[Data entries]
● ● ● ●

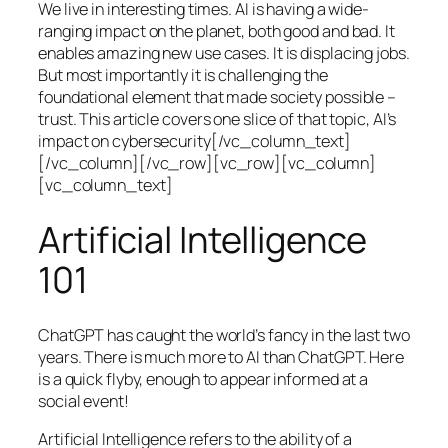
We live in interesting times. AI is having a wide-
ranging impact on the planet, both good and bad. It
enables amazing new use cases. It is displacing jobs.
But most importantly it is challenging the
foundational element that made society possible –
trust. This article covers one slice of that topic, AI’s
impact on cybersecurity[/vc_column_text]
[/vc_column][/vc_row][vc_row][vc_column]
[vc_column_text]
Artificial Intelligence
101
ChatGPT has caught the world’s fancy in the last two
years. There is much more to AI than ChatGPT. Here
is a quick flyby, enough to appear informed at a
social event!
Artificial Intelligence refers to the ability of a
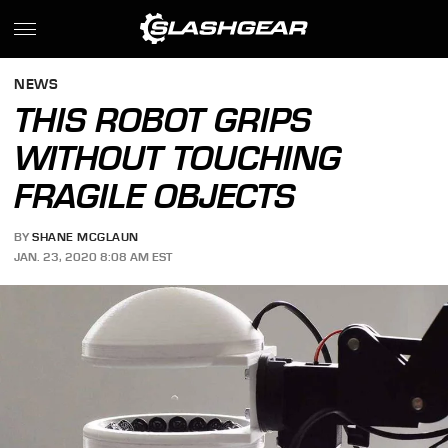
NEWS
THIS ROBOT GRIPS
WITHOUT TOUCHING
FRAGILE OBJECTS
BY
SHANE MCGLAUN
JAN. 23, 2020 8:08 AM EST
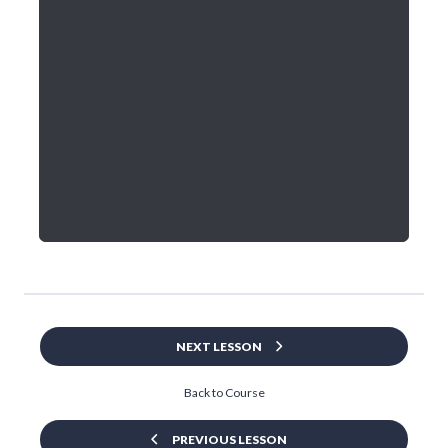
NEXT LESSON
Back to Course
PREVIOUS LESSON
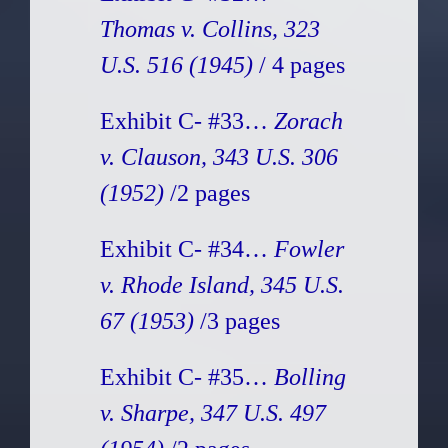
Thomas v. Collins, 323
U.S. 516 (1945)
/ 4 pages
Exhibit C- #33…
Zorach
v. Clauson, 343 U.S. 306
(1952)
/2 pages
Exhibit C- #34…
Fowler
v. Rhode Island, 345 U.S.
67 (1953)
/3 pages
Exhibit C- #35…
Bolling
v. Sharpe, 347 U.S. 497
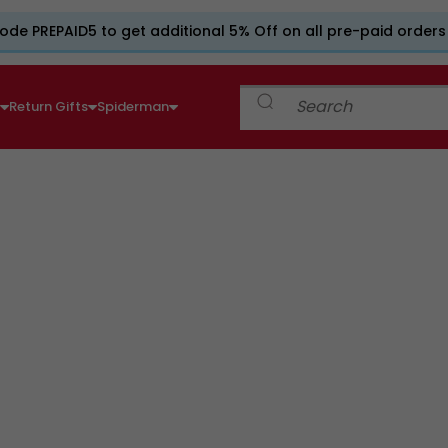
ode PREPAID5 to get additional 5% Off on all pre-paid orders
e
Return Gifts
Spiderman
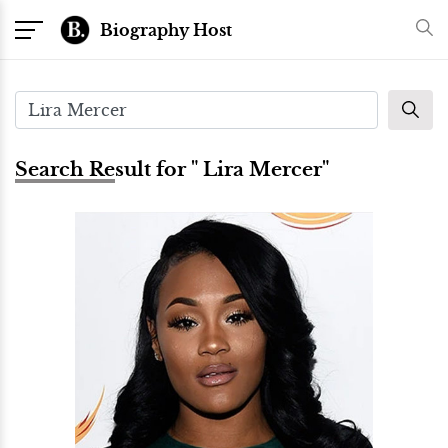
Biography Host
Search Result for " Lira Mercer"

● ● ● ●

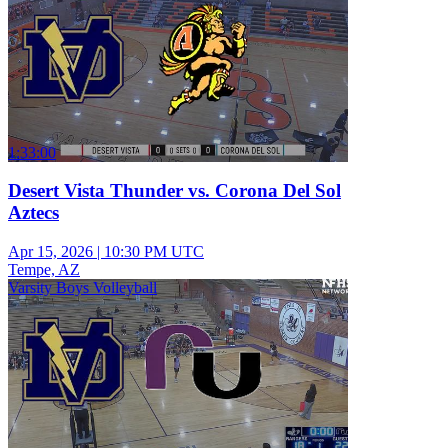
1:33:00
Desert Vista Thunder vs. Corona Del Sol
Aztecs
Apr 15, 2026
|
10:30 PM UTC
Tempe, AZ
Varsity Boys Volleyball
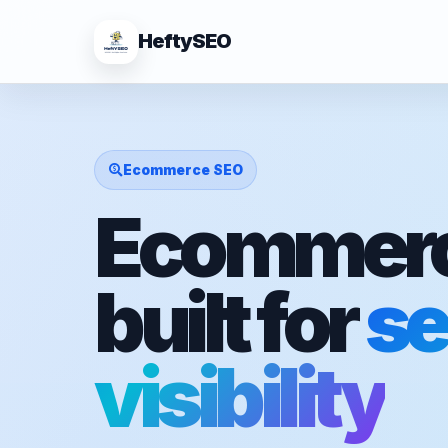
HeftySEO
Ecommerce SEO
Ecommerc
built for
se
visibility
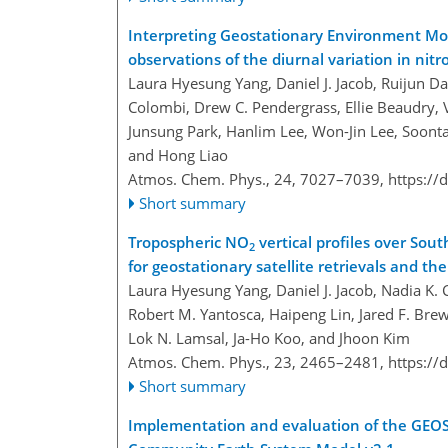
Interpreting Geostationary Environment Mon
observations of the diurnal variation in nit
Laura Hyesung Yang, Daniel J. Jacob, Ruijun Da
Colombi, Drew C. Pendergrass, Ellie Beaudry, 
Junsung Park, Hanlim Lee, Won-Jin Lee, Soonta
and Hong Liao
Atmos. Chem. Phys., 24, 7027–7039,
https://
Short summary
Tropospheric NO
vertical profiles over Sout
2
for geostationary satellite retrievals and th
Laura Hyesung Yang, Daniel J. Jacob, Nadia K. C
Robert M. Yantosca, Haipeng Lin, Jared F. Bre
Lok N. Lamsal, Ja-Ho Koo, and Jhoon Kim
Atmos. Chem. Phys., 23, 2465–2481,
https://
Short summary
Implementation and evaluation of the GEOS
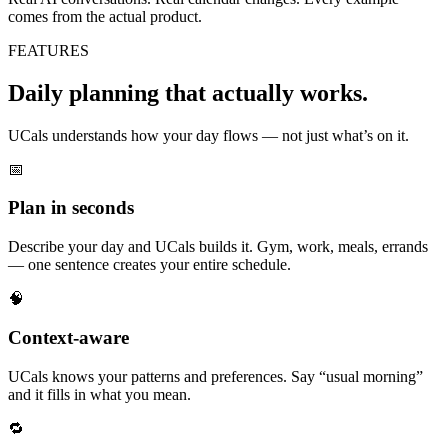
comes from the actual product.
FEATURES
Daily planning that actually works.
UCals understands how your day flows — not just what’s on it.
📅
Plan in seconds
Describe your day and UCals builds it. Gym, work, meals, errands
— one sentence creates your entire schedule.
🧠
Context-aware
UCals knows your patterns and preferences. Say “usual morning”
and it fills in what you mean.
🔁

● ● ● ●

- PROBLEM TO SOLVE
From the data above, copy each line where the string "Chem" appears.

- ANSWER AREA
Atmos. Chem. Phys., 24, 7027–7039,
Atmos. Chem. Phys., 23, 2465–2481,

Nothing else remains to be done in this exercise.